Last week, we looked at five employment sectors that seem to be good sources of opportunities for new graduates and those returning to the market after a pandemic break. This week, we’re looking at five more sectors, pointing out opportunities, and sounding cautionary notes. Once again, we are not quantifying our forecasts because of market uncertainty.
The five employment sectors we are covering include manufacturing, administrative services, wholesale trade, financial services, and logistics.
Manufacturing touches every aspect of our daily lives. Almost everything we use has been manufactured in some way.
The challenge for those of us who want to work in manufacturing is that products, ranging from iPhones to clothing, are made overseas. Just look at the labels on the gadgets in your pocket and on the clothes you are wearing.
Yet there are manufacturing jobs in the United States. Japanese manufacturers assemble cars and trucks in this country. Aircraft are manufactured here. You have probably flown on a Boeing airliner many times. Boeing has several large factories in this country. And, it has been widely reported, the largest semiconductor chip manufacturer, a Taiwanese company, is building a factory in the US.
So, if you want to work in manufacturing, there are factories in this country. But you will probably need sophisticated skills to work on technological products.
Administrative services have traditionally been the backbone of many businesses and industries. Office support services, for example, have played a crucial role in keeping things running smoothly. Without efficient administrative staff, important paperwork would be lost or delayed, and meetings and schedules would be disorganized.
Many administrative jobs can be readily automated today. Voicemail and chat-bots handle many functions once performed by receptionists and other assistants. And many of us use a calendar app to track appointments and meetings. The trend is so evident that we placed several kinds of office support roles on our “Economic Endangered Species List” in our Guide to the Post-pandemic Job Market.
Nonetheless, recent graduates and clients returning to the workforce after COVID are landing administrative roles. Based on Department of Labor statistics, and discussions with clients, medical administrative staff are in high demand. The jobs cannot be outsourced because doctors and patients need to work onsite with assistants and administrators. And would you return to a doctor’s office if a robot announced “the doctor will see you now?”

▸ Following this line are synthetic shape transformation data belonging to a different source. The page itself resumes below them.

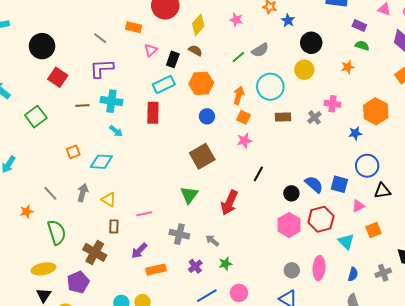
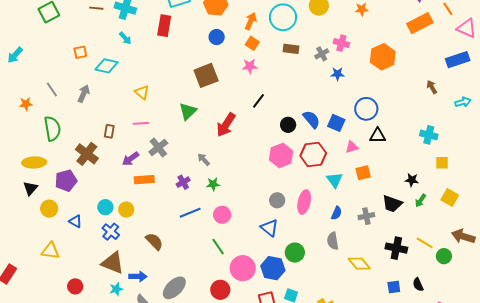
blue star: (355, 133) -> (337, 74), moved
yellow triangle: (109, 200) -> (142, 92), moved
gray cross: (179, 234) -> (158, 147), moved, turned 30

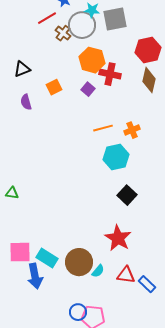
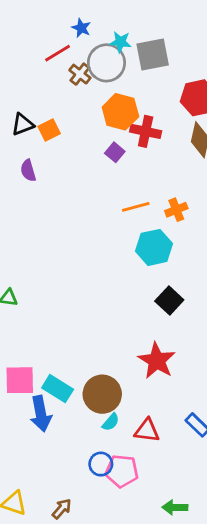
orange square: (54, 87) -> (49, 130), moved
cyan semicircle: (98, 271) -> (111, 422), moved
red triangle: (126, 275) -> (147, 430), moved

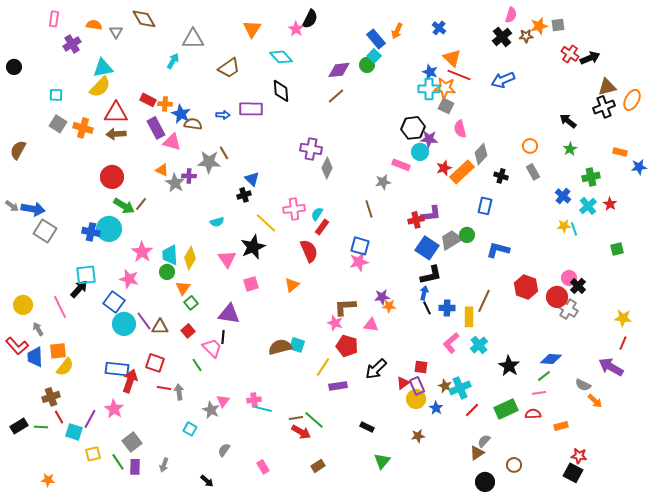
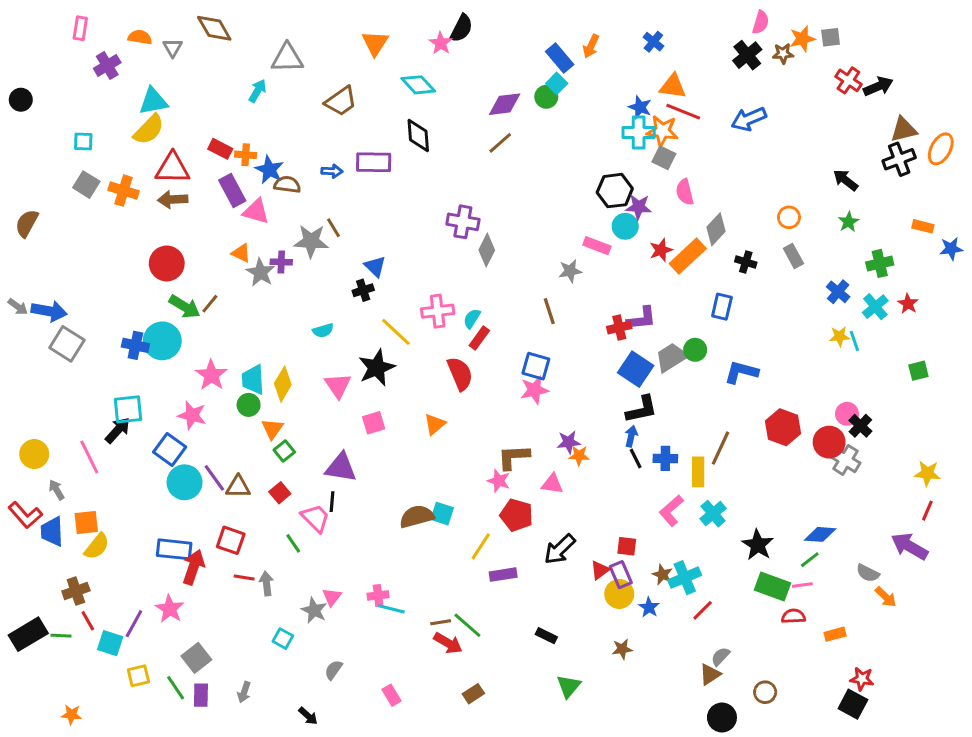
orange triangle: (452, 58) -> (673, 86), turned -36
green rectangle: (506, 409) -> (773, 587), moved, turned 45
black rectangle: (19, 426) -> (28, 634), size x1.4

Administrative roles have not disappeared yet in other industries either. Instead, job leads I have seen suggest they are being combined with other roles that generate revenue, such as inside sales. A customer service job lead, for example, may read “customer service/ inside sales.
And efforts to replace specialized customer service staff with an AI have reportedly been problematic in some cases. For example, according to a news report, an eating disorder program tried to replace its CS staff with an AI but found the AI gave callers bad and potentially dangerous advice.
Administrative roles are a great way to learn the nuts-and-bots of a business, and the jobs still exist for the time being. Recognize, though, that many support jobs can be done by offshore remote workers or automated entirely.
Essentially, wholesalers purchase goods from manufacturers and then sell those goods to retailers. The business-to-business (B2B) nature of wholesaling and the volume of transactions that take place makes it an integral component of the supply chain and contributes significantly to the overall economy.
Many of us got a crash course of sorts in the supply chain’s importance during the pandemic, when we could not get products we needed.
Wholesale trade jobs would seem like a good fit for those with B2B skills, but there is an issue in some industries. Specifically, some businesses are subject to “disintermediation,” where manufacturers can sell directly to their retail customers using websites or apps. It is easy to do in some industries, while others have technical, logistical, or legal barriers to disintermediation. So, when you consider a job opportunity at a wholesale distributor, research whether the distributor, or middleman, can be readily eliminated in that business.
The financial services sector, including companies such as commercial banks, investment banks, and insurers, is an essential pillar of our economy. Businesses of all sizes, as well as individual consumers, rely on financial services to achieve their goals. Similarly, both individuals and businesses need insurance to guard against risk.
Relatively new fields related to financial services, such as data science, cybersecurity, and building websites and apps are creating fantastic opportunities for those with the right skills. But a traditional entry-level role—bank teller—is on our economic endangered species list. How often do you do a transaction at a teller window anymore?
We learned during the pandemic that logistics, including transportation and warehousing, are crucial components of any modern economy. The transportation industry moves goods and people efficiently and safely from one point to another, whether by plane, truck, train, or ship. Warehousing, on the other hand, involves the storing and distribution of goods, ensuring that they are available to consumers when and where they are needed.
While we hear a lot about the potential for autonomous trucks to move goods without drivers, and even drones to fly small packages to their final destination, neither of these technologies are ready for prime-time yet. They may not be ready for years so a career driving trucks, dispatching cargo, ow managing and owning a trucking company may be fine for now. However, I’ve been told that robots drastically reduce the need for workers in warehouses, so these opportunities may be limited in 2024 and beyond. Although we cannot make reliable quantitative forecasts about the job market in 2024, we urge jobseekers to ask about the impact of new technology and other market forces during their job market research, and at their job interviews.